[[ Exercise inputs open ]]

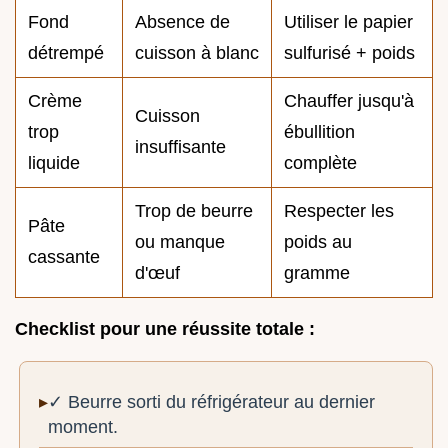
Fond
Absence de
Utiliser le papier
détrempé
cuisson à blanc
sulfurisé + poids
Crème
Chauffer jusqu'à
Cuisson
trop
ébullition
insuffisante
liquide
complète
Trop de beurre
Respecter les
Pâte
ou manque
poids au
cassante
d'œuf
gramme
Checklist pour une réussite totale :
✓ Beurre sorti du réfrigérateur au dernier
moment.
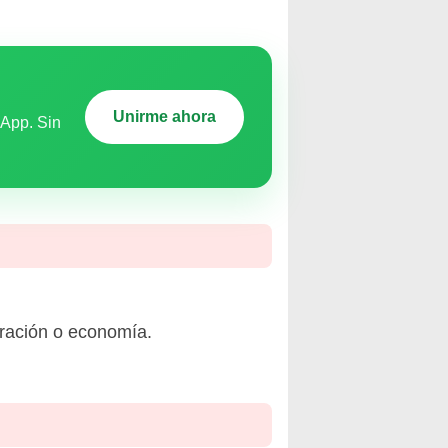
Unirme ahora
sApp. Sin
stración o economía.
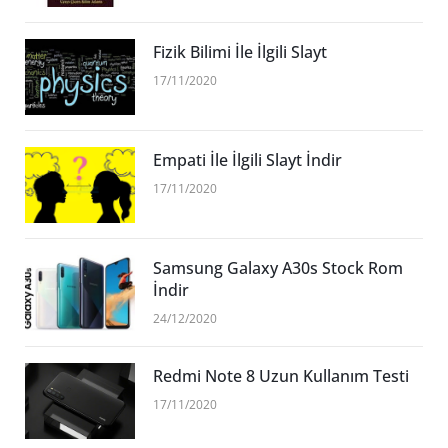
Fizik Bilimi İle İlgili Slayt
17/11/2020
Empati İle İlgili Slayt İndir
17/11/2020
Samsung Galaxy A30s Stock Rom
İndir
24/12/2020
Redmi Note 8 Uzun Kullanım Testi
17/11/2020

[[ Exercise inputs closed ]]

What the task requires:
Extract, from the listing above, every line where the string "Slayt" occurs.

Expected answer:
Fizik Bilimi İle İlgili Slayt
Empati İle İlgili Slayt İndir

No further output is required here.